A neighbor can then be heard off-camera repeatedly pleading with Richards to comply — imploring him to think of his family and seek help.
“Drop the knife, man. They don’t want to hurt you,” the neighbor shouts. “I’m begging you brother. There’s someone you’ve gotta love. You can get help, brother.”
But the urgent appeals don’t seem to faze Richards, who continues to glower at the officers from the far corner, so the neighbor places a phone call to one of Richards’s friends, according to police sources.
“Yo Peter, tell this f—–g guy put the knife down — there’s police here right now,” the neighbor can be heard begging. “I got you on speaker — they’re gonna take him out. Talk to him right now, let him hear your voice, ‘cause he not listening.”
Fleming can be seen taking the phone from the neighbor and shouting, “Talk to your dude. Put your knife down,” as he slides the phone on the floor toward Richards.
The device is loud enough to hear someone on the other end say, “Ricardo, put the knife down.”
Richards remains silent, so the neighbor tells the man on the phone to repeat himself.
“Hit him again, man — they not f–king playing,” the neighbor shouts.
The voice on the other line calls out, “Ricardo! Ricardo!” as Fleming quietly radios for a Taser and moments later radios for a sergeant to “fly over here. We got a guy with a knife in his hand, just want him to put it down, and we need him Tased.”
The officers become agitated as Richards, who was standing still, shifts his weight and moves the arm already behind his back.
“You understand you are seconds away from getting shot if you don’t tell us what’s in that other hand. Do you hear me?” Fleming shouts as he and Murphy raise their weapons. “Do you wanna die?”
The standoff continues for several minutes, until Murphy says “he’s got a gun.”
At the same moment, Officer Jesus Ramos arrives with a stun gun, and the two cops tell him Richards may be packing.
“Ricardo, is that a real gun you got there? Ricardo I don’t want to shoot you if you’ve got a fake gun in your hand,” Fleming says with his pistol drawn. “Drop the gun and drop that knife, Ricardo.”
Ramos then steps into the room to fire his Taser.

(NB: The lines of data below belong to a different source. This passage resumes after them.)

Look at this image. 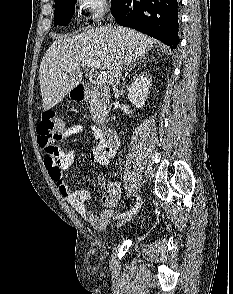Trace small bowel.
Here are the masks:
<instances>
[{
  "label": "small bowel",
  "instance_id": "small-bowel-1",
  "mask_svg": "<svg viewBox=\"0 0 233 294\" xmlns=\"http://www.w3.org/2000/svg\"><path fill=\"white\" fill-rule=\"evenodd\" d=\"M85 126L82 123L74 124L68 127L64 138H69L82 133ZM92 132L97 140V144L90 153V159L93 163L108 165L110 160L116 155L117 146L109 145L102 137L101 131L93 126ZM74 149H61L59 156L53 158L46 156L44 165L50 178L55 182L59 192L74 210L88 221L95 229L103 230L113 216V207H115L121 196V187L118 182H108L102 175L97 177V185L106 188V195L103 197V203L107 206L99 215L89 211L86 202L90 199V193L86 189H70L63 181V172L69 169L75 161Z\"/></svg>",
  "mask_w": 233,
  "mask_h": 294
}]
</instances>
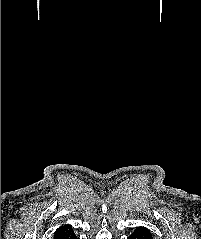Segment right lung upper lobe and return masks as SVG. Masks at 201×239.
Listing matches in <instances>:
<instances>
[{"instance_id": "1", "label": "right lung upper lobe", "mask_w": 201, "mask_h": 239, "mask_svg": "<svg viewBox=\"0 0 201 239\" xmlns=\"http://www.w3.org/2000/svg\"><path fill=\"white\" fill-rule=\"evenodd\" d=\"M73 236L75 234L70 225L59 227L54 233V239H70Z\"/></svg>"}]
</instances>
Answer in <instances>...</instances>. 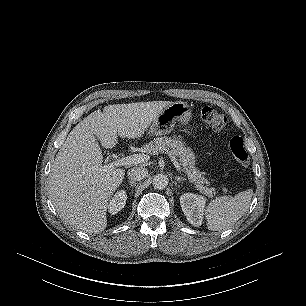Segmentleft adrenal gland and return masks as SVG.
<instances>
[{
	"label": "left adrenal gland",
	"mask_w": 306,
	"mask_h": 306,
	"mask_svg": "<svg viewBox=\"0 0 306 306\" xmlns=\"http://www.w3.org/2000/svg\"><path fill=\"white\" fill-rule=\"evenodd\" d=\"M175 180H176L177 182H183V181H185L186 179L183 178V177H180V176H176V177H175Z\"/></svg>",
	"instance_id": "a2214340"
}]
</instances>
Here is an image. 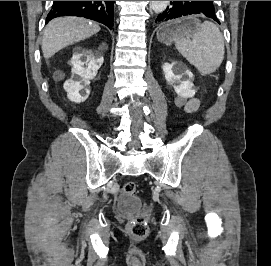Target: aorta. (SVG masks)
Returning a JSON list of instances; mask_svg holds the SVG:
<instances>
[{"mask_svg":"<svg viewBox=\"0 0 271 266\" xmlns=\"http://www.w3.org/2000/svg\"><path fill=\"white\" fill-rule=\"evenodd\" d=\"M170 1H151V8L155 13H162Z\"/></svg>","mask_w":271,"mask_h":266,"instance_id":"obj_1","label":"aorta"}]
</instances>
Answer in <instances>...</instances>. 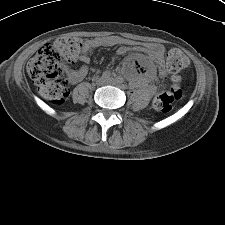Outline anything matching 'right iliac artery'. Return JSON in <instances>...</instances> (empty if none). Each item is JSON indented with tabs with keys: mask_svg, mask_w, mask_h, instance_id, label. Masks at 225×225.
<instances>
[{
	"mask_svg": "<svg viewBox=\"0 0 225 225\" xmlns=\"http://www.w3.org/2000/svg\"><path fill=\"white\" fill-rule=\"evenodd\" d=\"M111 76V72L110 71H104L103 74H102V77L107 79V78H110Z\"/></svg>",
	"mask_w": 225,
	"mask_h": 225,
	"instance_id": "obj_1",
	"label": "right iliac artery"
}]
</instances>
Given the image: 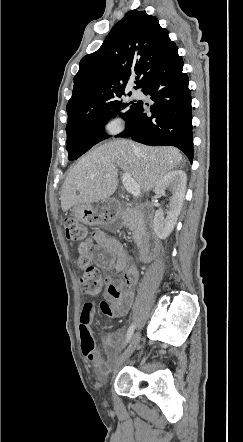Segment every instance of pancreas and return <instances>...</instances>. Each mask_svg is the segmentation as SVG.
I'll use <instances>...</instances> for the list:
<instances>
[{"label":"pancreas","mask_w":243,"mask_h":442,"mask_svg":"<svg viewBox=\"0 0 243 442\" xmlns=\"http://www.w3.org/2000/svg\"><path fill=\"white\" fill-rule=\"evenodd\" d=\"M121 224L127 226L133 234L136 244H139L142 238V223L134 209L129 207L123 209L120 214Z\"/></svg>","instance_id":"pancreas-1"}]
</instances>
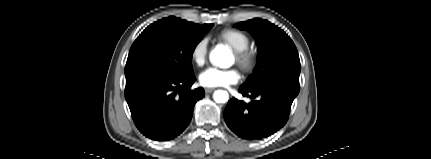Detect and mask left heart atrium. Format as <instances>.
<instances>
[{
  "label": "left heart atrium",
  "mask_w": 431,
  "mask_h": 159,
  "mask_svg": "<svg viewBox=\"0 0 431 159\" xmlns=\"http://www.w3.org/2000/svg\"><path fill=\"white\" fill-rule=\"evenodd\" d=\"M239 79L240 74L236 69L223 70L215 67L204 70L199 76L200 84L208 88L236 84Z\"/></svg>",
  "instance_id": "1"
}]
</instances>
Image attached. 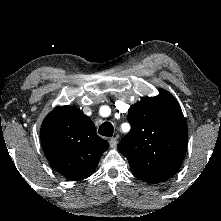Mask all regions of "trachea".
<instances>
[{"label": "trachea", "mask_w": 221, "mask_h": 221, "mask_svg": "<svg viewBox=\"0 0 221 221\" xmlns=\"http://www.w3.org/2000/svg\"><path fill=\"white\" fill-rule=\"evenodd\" d=\"M99 134L106 137H111L114 133L113 125L110 122H104L98 130Z\"/></svg>", "instance_id": "1"}]
</instances>
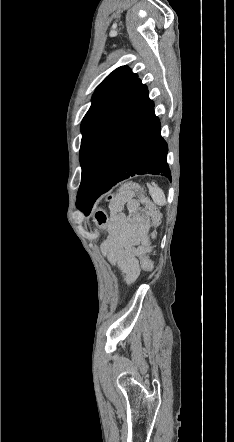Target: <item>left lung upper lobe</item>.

Video does not clearly show it, but NYPD officials say Richards then aimed the gun at Ramos, painting him with its laser sight.
The footage does, however, show Fleming and Murphy unleash a fusillade on Richards.
Fleming, an 11-year veteran, fired nine times, and 3 ½-year veteran Murphy unloaded seven cartridges, according to Gomez.
“Get outta there! Are you okay?” the officers can be heard shouting to Ramos as he scrambles out of the room and the NYPD-provided video ends.
Richards was pronounced dead at Jacobi Medical Center.
The dead man’s “devastated” father is currently traveling to Jamaica for his funeral, according to uncle Eustace Reid, who did not watch video after it was made public.
The body cameras the cops were wearing were issued two months ago as part of the NYPD’s court-mandated pilot program.
There are currently 670 officers wearing the devices in 10 precincts, and officials expect 1,300 cops to have them by the end of the year.
The implementation was part of a series of reforms that stemmed from a federal judge’s 2013 ruling that the controversial stop-and-frisk tactic was being used unconstitutionally.
Police initially refused to release the footage, arguing it could taint the investigation or unduly influence a jury should charges be brought against the cops, but officials decided to release it because it showed police acted appropriately, police sources said.
“It was in our favor. It shows what the cops have to deal with,” said a high-ranking source. “People don’t realize how quickly things change.”
PBA president Patrick Lynch slammed the decision.
“The release of this footage sets a dangerous precedent that jeopardizes police officers’ due process rights and confidentiality protections under state law,” he said, arguing the release creates a “substantial risk of harassment, reprisals and threats to [officers’] safety and the safety of their families.”